Welcome to PidhaytsiWhen my great-grandfather came over from Eastern Europe in the first decade of the twentieth century, he probably came by steamship, and it probably took him more than a week to cross the Atlantic. I know he came through Ellis Island, spoke little or no English (Yiddish was his first language), and signed his name on the immigration form as “Krassel,” with an “a,” probably due to the hard Germanic inflections of his Yiddish tongue interpreted by the immigration official. After a lot of research by my father, myself, and others, we learned years later that my grandfather, Oser Kressel, came from a town in Austria-Hungary known as Podhadjce (or, alternatively, Pidhaytsi, pronounced “POD-HAY-ETZ” or “POD-HI-TZI”). At one point I was diligently trying to contact all the Kressels I could find on the internet to see how many of them came from this town. A few years ago, I had googled the name and very little came up.

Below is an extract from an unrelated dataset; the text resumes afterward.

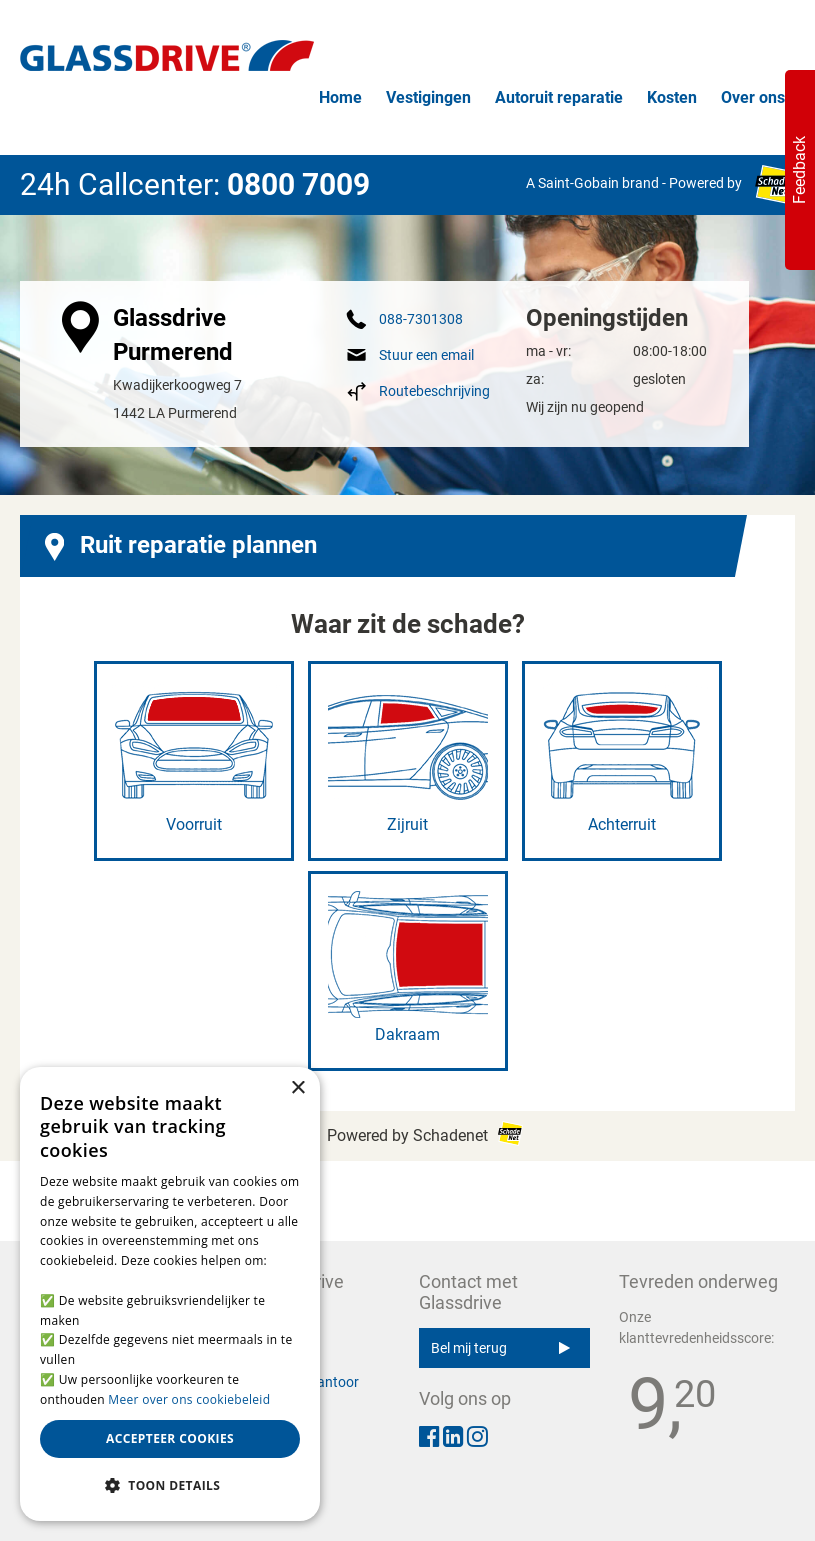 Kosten (672, 97)
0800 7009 (298, 184)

Today there is a Wikipedia entry.

Not only that, but I found a website with 70 photos of the community. Here was a picture of the town Synagogue. I wondered, did my great-grandfather pray here?

Synagogue Ruins


It’s ruined now. The Nazis marched off the Jewish population to concentration camps and death. But I wonder if grandpa Oser ever spent his Shabbats davening inside these walls?

I also found this picture of the town’s Jewish cemetery. I wonder if any of my relatives are buried here. In Hebrew/Yiddish letters, I’ve seen my last name spelled with a hard ‘Z’ instead of the double ‘S.’ Since there are no vowels in standard written Hebrew, I don’t know if the first syllable is “Kre” or “Kra,” as my great-grandfather had signed it. But I do know enough Hebrew to be able to find my surname among these teetering headstones. Are my great-great-grandparents resting among these stones?

Jewish Cemetery in Pidhaytsi

I have often thought about Oser, but seeing photos of the shtetl he was from really connects the dots for me. This morning I suddenly realized my connection with history. It wasn’t some abstract concept we sometimes mentioned during the holidays. I am directly descended from this place. I wouldn’t exist if not for the actions of people who once lived, worked, and played here. Like Jonathan Foer in Everyting is Illuminated, I hope to one day take a trip back to my roots. I feel like the world has just gotten much smaller.